▶ _TASK TO COMPLETE_: Go through the data below and transcribe it exactly. Omit the images.

══ ENTRIES SHOWN ══

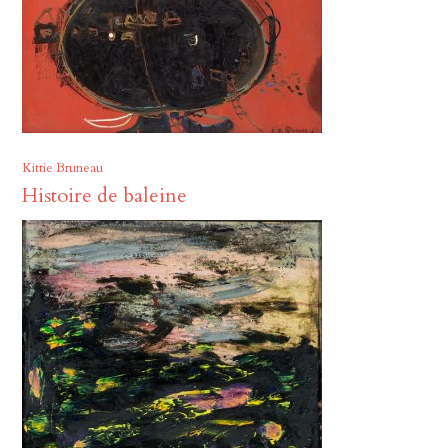
Kittie Bruneau
Histoire de baleine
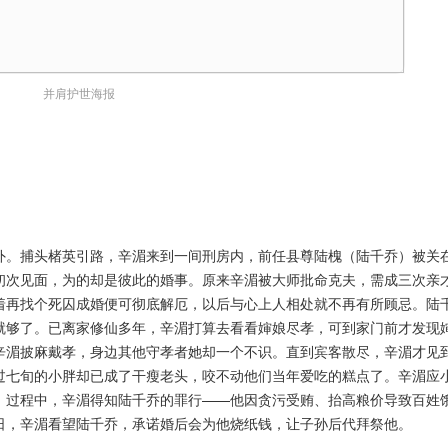
并肩护世海报
外。捕头楮英引路，辛湄来到一间刑房内，前任县尊陆槐（陆千乔）被关
初次见面，为的却是彼此的婚事。原来辛湄被大师批命克夫，需成三次亲
着再找个死囚成婚便可彻底解厄，以后与心上人相处就不再有所顾忌。陆
就够了。已离家修仙多年，辛湄打算去看看婶娘尽孝，可到家门前才发现
辛湄披麻戴孝，身边其他守孝者她却一个不识。直到宾客散尽，辛湄才见
过七旬的小胖却已成了干瘦老头，咬不动他们当年爱吃的糕点了。辛湄应
。过程中，辛湄得知陆千乔的罪行——他因贪污受贿、抬高粮价导致百姓
日，辛湄看望陆千乔，承诺婚后会为他烧纸钱，让子孙后代拜祭他。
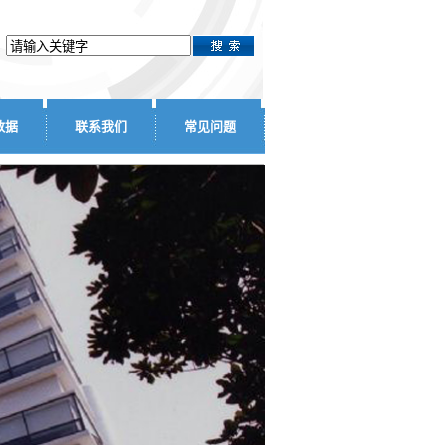
数据
联系我们
常见问题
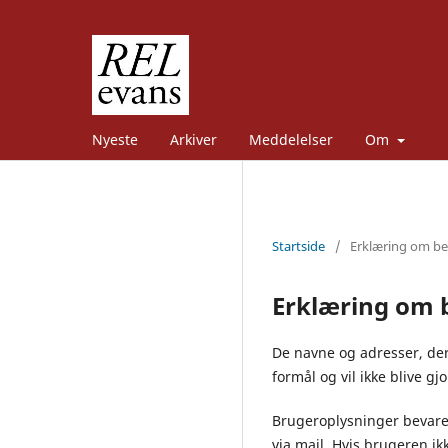
Nyeste
Arkiver
Meddelelser
Om
Startside
/
Erklæring om bes
Erklæring om b
De navne og adresser, der 
formål og vil ikke blive gj
Brugeroplysninger bevares
via mail. Hvis brugeren i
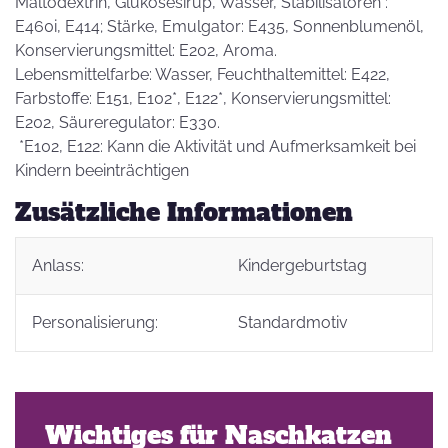
Maltodextrin, Glukosesirup, Wasser, Stabilisatoren :
E460i, E414; Stärke, Emulgator: E435, Sonnenblumenöl,
Konservierungsmittel: E202, Aroma.
Lebensmittelfarbe: Wasser, Feuchthaltemittel: E422,
Farbstoffe: E151, E102*, E122*, Konservierungsmittel:
E202, Säureregulator: E330.
*E102, E122: Kann die Aktivität und Aufmerksamkeit bei
Kindern beeinträchtigen
Zusätzliche Informationen
Anlass:
Kindergeburtstag
Personalisierung:
Standardmotiv
Wichtiges für Naschkatzen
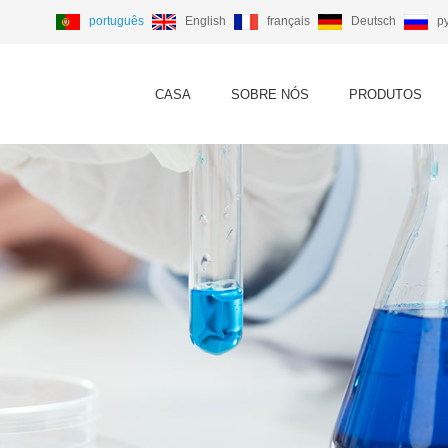
português
English
français
Deutsch
р
CASA
SOBRE NÓS
PRODUTOS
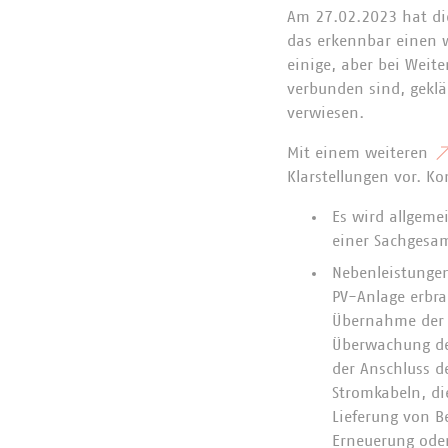
Am 27.02.2023 hat di
das erkennbar einen w
einige, aber bei Weit
verbunden sind, geklä
verwiesen.
Mit einem weiteren
Klarstellungen vor. K
Es wird allgemei
einer Sachgesam
Nebenleistungen
PV-Anlage erbra
Übernahme der A
Überwachung der
der Anschluss d
Stromkabeln, di
Lieferung von B
Erneuerung oder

═══

▶ _REPLY TO THE EXERCISE_:
Kittie Bruneau
Histoire de baleine
并肩护世海报
外。捕头楮英引路，辛湄来到一间刑房内，前任县尊陆槐（陆千乔）被关
初次见面，为的却是彼此的婚事。原来辛湄被大师批命克夫，需成三次亲
着再找个死囚成婚便可彻底解厄，以后与心上人相处就不再有所顾忌。陆
就够了。已离家修仙多年，辛湄打算去看看婶娘尽孝，可到家门前才发现
辛湄披麻戴孝，身边其他守孝者她却一个不识。直到宾客散尽，辛湄才见
过七旬的小胖却已成了干瘦老头，咬不动他们当年爱吃的糕点了。辛湄应
。过程中，辛湄得知陆千乔的罪行——他因贪污受贿、抬高粮价导致百姓
日，辛湄看望陆千乔，承诺婚后会为他烧纸钱，让子孙后代拜祭他。
数据
联系我们
常见问题
Nyeste
Arkiver
Meddelelser
Om
Startside
/
Erklæring om bes
Erklæring om b
De navne og adresser, der 
formål og vil ikke blive gj
Brugeroplysninger bevares
via mail. Hvis brugeren i
Maltodextrin, Glukosesirup, Wasser, Stabilisatoren :
E460i, E414; Stärke, Emulgator: E435, Sonnenblumenöl,
Konservierungsmittel: E202, Aroma.
Lebensmittelfarbe: Wasser, Feuchthaltemittel: E422,
Farbstoffe: E151, E102*, E122*, Konservierungsmittel:
E202, Säureregulator: E330.
*E102, E122: Kann die Aktivität und Aufmerksamkeit bei
Kindern beeinträchtigen
Zusätzliche Informationen
Anlass:
Kindergeburtstag
Personalisierung:
Standardmotiv
Wichtiges für Naschkatzen
português
English
français
Deutsch
р
CASA
SOBRE NÓS
PRODUTOS
Am 27.02.2023 hat di
das erkennbar einen w
einige, aber bei Weit
verbunden sind, geklä
verwiesen.
Mit einem weiteren
Klarstellungen vor. K
Es wird allgemei
einer Sachgesam
Nebenleistungen
PV-Anlage erbra
Übernahme der A
Überwachung der
der Anschluss d
Stromkabeln, di
Lieferung von B
Erneuerung oder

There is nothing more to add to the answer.